Testing now, well before the December 31, 2026 deadline, gives you time to identify and fix any issues without the pressure of a filing deadline.

Step 7: File Through IRIS

Once testing is successful, submit your production filings through IRIS. Key considerations:

  • File early. Do not wait until the last day. IRIS may experience high traffic as the deadline approaches and more filers migrate.
  • Monitor acknowledgments. After submission, check for acceptance or rejection status. IRIS provides faster acknowledgments than FIRE did.
  • Handle corrections promptly. If any returns are rejected, correct and resubmit before the filing deadline to avoid IRS penalties for late filing.
  • Keep records. Retain submission confirmations, receipt IDs, and acknowledgment records for your compliance files.

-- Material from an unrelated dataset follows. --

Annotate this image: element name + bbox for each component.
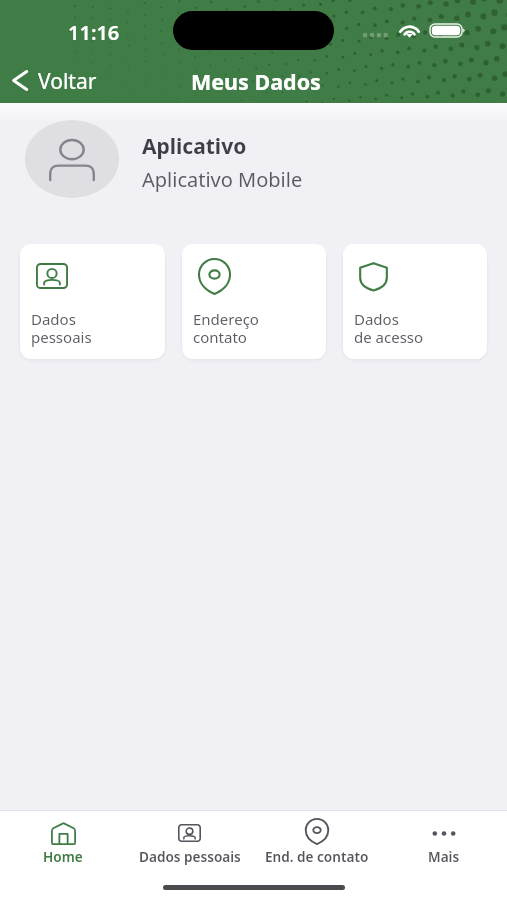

Step 8: Decommission FIRE Workflows (Or Keep Them With BoomTax)

After you have successfully filed through IRIS, you need to decide what to do with your FIRE infrastructure:

  • If you built native IRIS XML: You can retire your FIRE file generation code entirely. Update documentation, remove FIRE-specific configurations, and archive your old FIRE TCC credentials.
  • If you use BoomTax: You do not need to change anything. BoomTax continues to accept FIRE-format (Publication 1220) uploads indefinitely. Your ERP, payroll system, or custom software keeps generating the same files. BoomTax handles the IRIS conversion behind the scenes. This is the simplest long-term approach because your upstream systems never need to change.

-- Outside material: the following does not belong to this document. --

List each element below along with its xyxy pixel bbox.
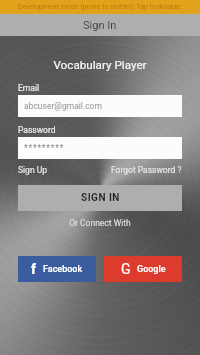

Why BoomTax Is the Easiest Migration Path

For most organizations, BoomTax eliminates the hardest parts of the FIRE-to-IRIS migration:

DIY Approach With BoomTax
File format conversion Rewrite code to produce IRIS XML Keep your existing FIRE files
TCC registration Apply and wait 45+ days Not required - we file on your behalf
XML schema compliance Learn and implement IRS XML specs Handled automatically
Validation Build your own validation layer Built-in with clear error reporting
ERP/software changes Modify exports, test integrations Zero changes to existing systems
Timeline Months of development Same-day setup

Whether you file 100 returns or 100,000, BoomTax accepts your data through bulk file upload, REST API, or SFTP, and handles every step from validation to IRIS submission. See how BoomTax compares in our best IRIS filing software and best 1099 software reviews.

Ready to discuss your enterprise compliance needs?

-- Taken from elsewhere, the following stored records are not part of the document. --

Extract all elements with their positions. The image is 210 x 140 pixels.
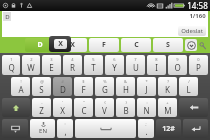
staticText: - xyxy=(41,100,43,105)
button[interactable]: 4 xyxy=(63,55,82,75)
button[interactable]: + xyxy=(158,98,177,117)
staticText: ; xyxy=(145,121,147,126)
staticText: L xyxy=(186,84,191,95)
button[interactable]: EN xyxy=(30,119,55,138)
button[interactable]: Shift xyxy=(2,98,30,117)
staticText: A xyxy=(18,84,24,95)
staticText: U xyxy=(133,62,139,73)
staticText: F xyxy=(81,84,86,95)
button[interactable]: Enter xyxy=(183,119,208,138)
button[interactable]: ( xyxy=(95,98,114,117)
button[interactable]: ) xyxy=(116,98,135,117)
staticText: $ xyxy=(82,79,85,84)
staticText: ! xyxy=(20,79,22,84)
staticText: P xyxy=(196,62,201,73)
staticText: 3 xyxy=(50,57,53,62)
button[interactable]: D xyxy=(25,38,55,52)
staticText: 14:58 xyxy=(187,0,208,11)
staticText: 7 xyxy=(134,57,137,62)
staticText: , xyxy=(64,126,67,137)
staticText: % xyxy=(103,79,107,84)
staticText: M xyxy=(164,105,172,116)
staticText: W xyxy=(27,62,35,73)
button[interactable]: X xyxy=(57,38,87,52)
staticText: # xyxy=(61,79,64,84)
button[interactable]: S xyxy=(153,38,183,52)
staticText: : xyxy=(64,121,66,126)
staticText: 4 xyxy=(71,57,74,62)
button[interactable]: 9 xyxy=(168,55,187,75)
staticText: 5 xyxy=(92,57,95,62)
button[interactable]: : xyxy=(57,119,73,138)
staticText: Z xyxy=(39,105,44,116)
staticText: S xyxy=(166,40,170,50)
button[interactable]: ? xyxy=(158,77,177,96)
staticText: D xyxy=(60,84,66,95)
button[interactable]: Odeslat xyxy=(181,27,203,35)
button[interactable]: More suggestions xyxy=(185,39,197,51)
button[interactable] xyxy=(75,119,136,138)
staticText: N xyxy=(143,105,150,116)
staticText: T xyxy=(91,62,96,73)
staticText: I xyxy=(155,62,158,73)
button[interactable]: * xyxy=(137,77,156,96)
staticText: 8 xyxy=(155,57,158,62)
button[interactable]: 3 xyxy=(42,55,61,75)
button[interactable]: C xyxy=(121,38,151,52)
staticText: 1/160 xyxy=(189,12,206,20)
button[interactable]: 8 xyxy=(147,55,166,75)
staticText: 6 xyxy=(113,57,116,62)
button[interactable]: 7 xyxy=(126,55,145,75)
button[interactable]: Hide keyboard xyxy=(2,119,28,138)
button[interactable]: 2 xyxy=(22,55,40,75)
staticText: 12# xyxy=(162,124,175,134)
button[interactable]: 6 xyxy=(105,55,124,75)
staticText: 9 xyxy=(176,57,179,62)
staticText: X xyxy=(70,40,75,50)
button[interactable]: 5 xyxy=(84,55,103,75)
staticText: S xyxy=(39,84,44,95)
button[interactable]: % xyxy=(95,77,114,96)
button[interactable]: Input settings xyxy=(197,40,208,51)
button[interactable]: 0 xyxy=(189,55,208,75)
staticText: E xyxy=(49,62,54,73)
button[interactable]: ! xyxy=(11,77,30,96)
button[interactable]: ' xyxy=(53,98,72,117)
button[interactable]: - xyxy=(32,98,51,117)
staticText: * xyxy=(145,79,148,84)
button[interactable]: Backspace xyxy=(179,98,208,117)
staticText: @ xyxy=(40,79,44,84)
staticText: 1 xyxy=(10,57,13,62)
staticText: 0 xyxy=(197,57,200,62)
staticText: G xyxy=(102,84,108,95)
staticText: C xyxy=(81,105,87,116)
staticText: B xyxy=(123,105,129,116)
button[interactable]: / xyxy=(179,77,198,96)
staticText: C xyxy=(134,40,139,50)
button[interactable]: # xyxy=(53,77,72,96)
staticText: & xyxy=(124,79,127,84)
button[interactable]: Symbols xyxy=(156,119,181,138)
button[interactable]: F xyxy=(89,38,119,52)
button[interactable]: : xyxy=(137,98,156,117)
button[interactable]: " xyxy=(74,98,93,117)
staticText: EN xyxy=(39,127,47,135)
staticText: O xyxy=(174,62,181,73)
staticText: J xyxy=(145,84,148,95)
button[interactable]: $ xyxy=(74,77,93,96)
staticText: V xyxy=(102,105,107,116)
button[interactable]: ; xyxy=(138,119,154,138)
staticText: ) xyxy=(125,100,127,105)
staticText: X xyxy=(60,105,65,116)
staticText: : xyxy=(146,100,148,105)
staticText: . xyxy=(145,126,148,137)
button[interactable]: & xyxy=(116,77,135,96)
staticText: Y xyxy=(112,62,117,73)
staticText: F xyxy=(102,40,106,50)
button[interactable]: 1 xyxy=(2,55,20,75)
staticText: + xyxy=(166,100,169,105)
staticText: D xyxy=(5,13,10,21)
staticText: / xyxy=(188,79,190,84)
button[interactable]: @ xyxy=(32,77,51,96)
staticText: Q xyxy=(8,62,15,73)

Our compliance experts can walk you through a customized solution for your organization.

Migration Timeline: When to Start

The FIRE-to-IRIS transition timeline is straightforward, but the key message is: start now. Here is a recommended schedule:

When Action
As soon as possible Audit your FIRE setup, choose a migration path, begin TCC application if filing directly
3-6 months before deadline Complete development or provider setup, begin testing with small batches
2-3 months before deadline Run full test submissions, train staff on new workflows, finalize cutover plan
Final month Final validation, confirm production readiness before the December 31, 2026 deadline
January 2027+ File through IRIS - FIRE is no longer available

If you use BoomTax, you can compress this timeline significantly. Most organizations are up and running within a day. Upload your files and BoomTax handles the rest.

Frequently Asked Questions

The IRS FIRE system permanently shuts down on December 31, 2026. After that date, all electronic information return filing must go through IRIS. There is no extension and no grace period. BoomTax already files through IRIS, so customers using BoomTax are automatically covered with no action required on their part.

Not if you use BoomTax. BoomTax accepts your existing FIRE-format (Publication 1220) files and converts them to IRIS XML automatically. Your ERP, payroll system, or custom software keeps producing the same files it always has. If you choose to file directly with the IRS, then yes, you would need to rewrite your output to produce XML in the IRS IRIS schema format.

The IRS states that IRIS TCC applications take a minimum of 45 days to process, though actual processing times can be longer during peak periods. This is why starting early is critical. If you file through BoomTax, you do not need your own IRIS TCC. BoomTax files on your behalf under its own transmitter credentials, so you can start immediately.

No. FIRE TCCs and IRIS TCCs are separate. You must apply for a new TCC specifically for IRIS through the IRS e-Services portal. Your existing FIRE TCC will not transfer or carry over. BoomTax customers do not need to worry about this. BoomTax handles all TCC and authentication requirements for IRIS filing.

If you have not migrated to IRIS by the time FIRE shuts down, you will be unable to electronically file information returns. Since the IRS requires electronic filing for organizations submitting 10 or more returns, failing to file on time can result in significant penalties, up to $310 per return for intentional disregard, with no maximum cap. BoomTax can get you filing through IRIS the same day you sign up, so even last-minute migrations are possible.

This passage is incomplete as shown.